• Data
"""

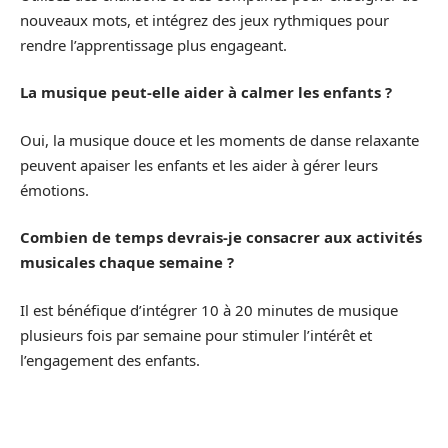
nouveaux mots, et intégrez des jeux rythmiques pour
rendre l’apprentissage plus engageant.
La musique peut-elle aider à calmer les enfants ?
Oui, la musique douce et les moments de danse relaxante
peuvent apaiser les enfants et les aider à gérer leurs
émotions.
Combien de temps devrais-je consacrer aux activités
musicales chaque semaine ?
Il est bénéfique d’intégrer 10 à 20 minutes de musique
plusieurs fois par semaine pour stimuler l’intérêt et
l’engagement des enfants.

"""

• Activity
Where a line in the material above holds "semaine", copy that line.

• Response to this task
musicales chaque semaine ?
plusieurs fois par semaine pour stimuler l’intérêt et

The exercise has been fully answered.